Whoosh-thump, whoosh-thump, whoosh-thump, whoosh-thump — four more Phantoms leapt into the bright sky, wheeled into formation and banked through a wisp of a cloud toward the mainland.

A supremely calm, dulcet-toned voice came over the primary tactical radio circuit from the carrier. “Elbow Room, this is Isolated Camera, immediate execute, nine turn, I say again, immediate execute, nine turn, stand by, execute, over.”

Lustig picked up the radio-telephone and said, “This is Elbow Room, roger, out.” Then he called to Carr, who was the helmsman: “Left standard rudder.”

Lustig’s order was carried off in the wind, and Carr turned to de Bovenkamp, who was sulking next to the radar repeater. “Mister Lustig said left, didn’t he?”

Preoccupied with trying to catch the Captain’s eye, de Bovenkamp nodded, and Carr spun the rudder over and brought the Ebersole round ninety degrees to the left, a maneuver that put the destroyer a thousand yards ahead of the carrier. The wind immediately died down.

“Why’d the carrier change course?” the Captain asked.

“Her Foxtrot flag’s dipped, Captain,” Lustig explained. “She’s still got a flight of Phantoms to recover but they’re not due in for another few minutes. She’ll turn back into the wind when they show up.”

Jones sat back in the captain’s chair on the starboard wing of the bridge and beckoned to the Executive Officer, who had just come topside. “All right, XO, now fill me in on what Filmore’s up to, eh?”

“Well, it seems as if your silver star’s come through, Captain — the one we recommended you for after we sank the patrol boat the other morning.

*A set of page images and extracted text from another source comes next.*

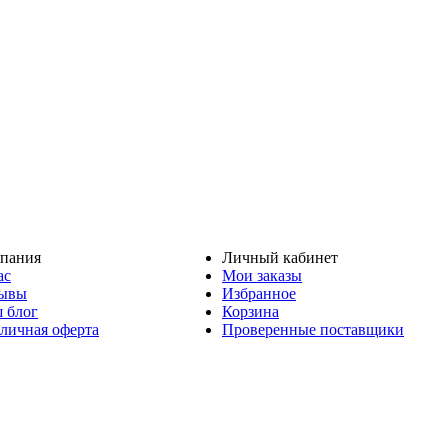
пания
Личный кабинет
ас
Мои заказы
ывы
Избранное
 блог
Корзина
личная оферта
Проверенные поставщики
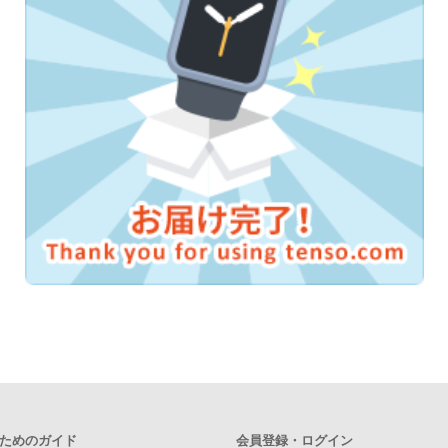
ためのガイド
会員登録・ログイン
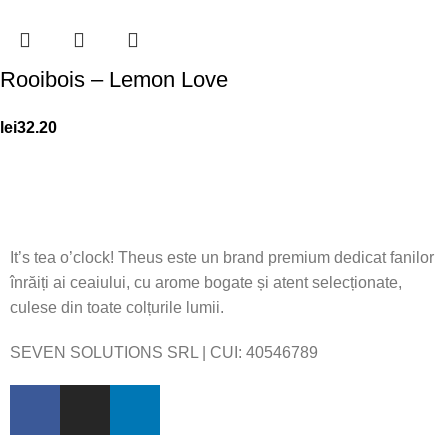
Rooibois – Lemon Love
lei
32.20
It’s tea o’clock! Theus este un brand premium dedicat fanilor
înrăiți ai ceaiului, cu arome bogate și atent selecționate,
culese din toate colțurile lumii.
SEVEN SOLUTIONS SRL | CUI:
40546789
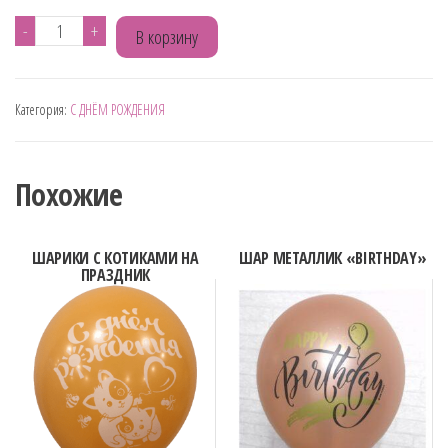
Количество
-
+
В корзину
товара
ШАР
Категория:
С ДНЁМ РОЖДЕНИЯ
ЯРКИЙ
С
ДР
Похожие
ШАРИКИ С КОТИКАМИ НА
ШАР МЕТАЛЛИК «BIRTHDAY»
ПРАЗДНИК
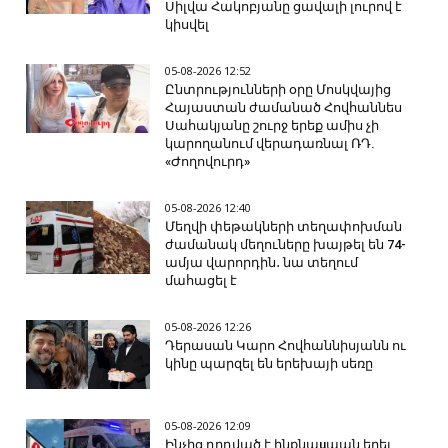
Սիլվա Հակոբյանը ցավալի լուրով է
կիսվել
05-08-2026 12:52
Ընտրությունների օրը Մոսկվայից
Հայաստան ժամանած Հովհաննես
Սահակյանը շուրջ երեք ամիս չի
կարողանում վերադառնալ ՌԴ.
«Ժողովուրդ»
05-08-2026 12:40
Մեղվի փեթակների տեղափոխման
ժամանակ մեղուները խայթել են 74-
ամյա վարորդին․ նա տեղում
մահացել է
05-08-2026 12:26
Դերասան Կարո Հովհաննիսյանն ու
կինը պարզել են երեխայի սեռը
05-08-2026 12:09
Ինչից դրդված է ինքնաuպան եղել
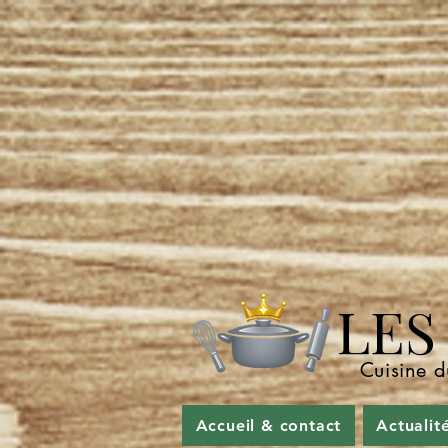
LES P
Cuisine d
Accueil & contact
Actualit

Filmore’s going to have Congressman Partain personally pin it on you right smack in the middle of the carrier’s flight deck. I guess he thinks the ceremony will produce some pretty good footage to sort of wind up the Congressman’s visit. They want us alongside to high-line you over as soon as they recover the next flight of Phantoms.”

“Goddamn, that is news,” Jones brightened. Some of the color had seeped back into his face and it made his features more distinct. With mounting enthusiasm he began to go over the details.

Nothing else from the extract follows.